The plaintiff moved for judgment upon the complaint and answer. This was irregular. If he admitted the allegation of the answer, he should have demurred thereto, and then nothing but issues of law would have been presented to the Court. But the answer denies some material allegations of the complaint, which raised issues of fact, which should have been found either by the Court or a jury. The defendant denies all fraud, yet the Court, as a matter of law, declares the deed of the defendant, fraudulent and void. Whether it be so, may depend upon the existence of some facts which do not appear upon the (466) record.

It is clear that the plaintiff by his levy, acquired a lien upon the land, and that he could at any subsequent time, sue out a Venditioniexponas, and sell the same, and the purchaser thereunder would acquire a good title, against subsequent purchasers.
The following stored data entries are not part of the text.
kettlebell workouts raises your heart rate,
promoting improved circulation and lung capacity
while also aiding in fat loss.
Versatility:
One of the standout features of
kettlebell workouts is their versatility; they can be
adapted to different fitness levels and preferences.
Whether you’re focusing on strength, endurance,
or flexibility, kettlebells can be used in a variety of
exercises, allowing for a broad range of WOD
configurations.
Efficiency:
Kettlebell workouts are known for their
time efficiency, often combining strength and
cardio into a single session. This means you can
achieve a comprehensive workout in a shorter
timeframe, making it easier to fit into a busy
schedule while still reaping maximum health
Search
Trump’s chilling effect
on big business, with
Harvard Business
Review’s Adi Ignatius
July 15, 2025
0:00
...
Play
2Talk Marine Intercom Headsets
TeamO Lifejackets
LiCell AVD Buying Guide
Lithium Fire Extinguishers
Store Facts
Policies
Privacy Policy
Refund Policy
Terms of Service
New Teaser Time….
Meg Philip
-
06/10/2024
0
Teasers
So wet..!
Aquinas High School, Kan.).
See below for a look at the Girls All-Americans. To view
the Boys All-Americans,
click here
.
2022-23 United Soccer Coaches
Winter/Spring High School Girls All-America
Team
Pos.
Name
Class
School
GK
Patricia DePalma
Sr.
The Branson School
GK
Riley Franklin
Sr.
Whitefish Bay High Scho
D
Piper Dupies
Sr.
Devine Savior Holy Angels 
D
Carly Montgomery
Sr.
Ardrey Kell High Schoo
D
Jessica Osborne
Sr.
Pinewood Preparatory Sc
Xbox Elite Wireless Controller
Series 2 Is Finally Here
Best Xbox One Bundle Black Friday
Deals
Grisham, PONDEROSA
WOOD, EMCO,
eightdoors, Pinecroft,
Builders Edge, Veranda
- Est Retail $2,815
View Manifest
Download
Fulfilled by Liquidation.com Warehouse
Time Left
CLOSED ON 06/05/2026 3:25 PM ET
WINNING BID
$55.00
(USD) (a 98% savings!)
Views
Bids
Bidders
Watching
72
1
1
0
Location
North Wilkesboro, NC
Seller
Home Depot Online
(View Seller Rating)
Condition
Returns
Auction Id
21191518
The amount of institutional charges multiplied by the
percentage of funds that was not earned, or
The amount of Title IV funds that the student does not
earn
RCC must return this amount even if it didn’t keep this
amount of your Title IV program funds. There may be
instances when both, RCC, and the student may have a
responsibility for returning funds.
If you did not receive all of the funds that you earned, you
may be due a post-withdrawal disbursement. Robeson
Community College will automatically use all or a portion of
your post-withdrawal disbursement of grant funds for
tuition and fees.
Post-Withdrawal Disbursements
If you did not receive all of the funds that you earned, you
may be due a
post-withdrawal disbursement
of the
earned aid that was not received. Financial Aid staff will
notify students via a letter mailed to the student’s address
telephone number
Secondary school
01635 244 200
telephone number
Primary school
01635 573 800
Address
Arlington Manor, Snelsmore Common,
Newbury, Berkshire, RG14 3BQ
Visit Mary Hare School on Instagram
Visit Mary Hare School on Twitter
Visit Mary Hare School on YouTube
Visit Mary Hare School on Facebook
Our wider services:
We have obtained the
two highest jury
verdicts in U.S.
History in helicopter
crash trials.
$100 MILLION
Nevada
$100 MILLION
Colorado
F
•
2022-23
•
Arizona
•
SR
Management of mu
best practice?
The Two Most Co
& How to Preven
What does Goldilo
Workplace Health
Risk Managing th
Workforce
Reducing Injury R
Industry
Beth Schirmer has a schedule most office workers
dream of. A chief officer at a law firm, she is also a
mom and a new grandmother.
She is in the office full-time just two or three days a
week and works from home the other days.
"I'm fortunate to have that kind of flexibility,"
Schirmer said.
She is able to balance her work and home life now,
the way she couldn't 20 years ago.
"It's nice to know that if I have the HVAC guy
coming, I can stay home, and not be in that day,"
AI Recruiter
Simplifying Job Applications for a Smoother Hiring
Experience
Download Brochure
Kelly v. Spencer, 25 N.C. 256. And in Johnson v. Sedberry, 65 N.C. 1; it was held *Page 368 that Art. 4, Sec. 25, of the Constitution, which ordains that "actions at law and suits in equity, pending when this Constitution shall go into effect, shall be transferred to the Courts having jurisdiction, without prejudice, by reason of the change," applies to judgments. When the plaintiff's judgment was docketed, therefore, it became a lien on the land, from the docketing, just as judgments obtained since the adoption of the Code. But whether the lien created by a levy, prior to the docketing of the judgment, is continued by virtue of the docketing, without pursuing it byven. ex. or whether a fi. fa. issued on said docket judgment waives the lien created by the levy, has not been determined by this Court, and is the main point here. And it is right here, that the facts appearing upon the record, are defective, in that it does not appear whether the execution was a ven. ex. issued upon the previous levy, or simply a fi. fa. issued upon a docketed judgment.

Nor does it appear whether the execution was issued by leave of the Court, and with the formalities required by C. C. P., Sec. 256, where the judgment is of longer standing than three years, which is our case.

As both parties are at fault, in not preparing the case for this Court, as the Code provides, in cases of appeal, the injunction will be dissolved, the judgment reversed and the case remanded, to the end that it may be proceeded in as the parties may be advised.

Injunction dissolved, and judgment reversed and venire de novo.

PER CURIAM. Venire de novo.

Cited: Long v. Bank, 81 N.C. 46; Chasteen v. Martin, 81 N.C. 55;Parker v. Parker, 82 N.C. 167; Jeffreys v. Hocutt, 193 N.C. 334.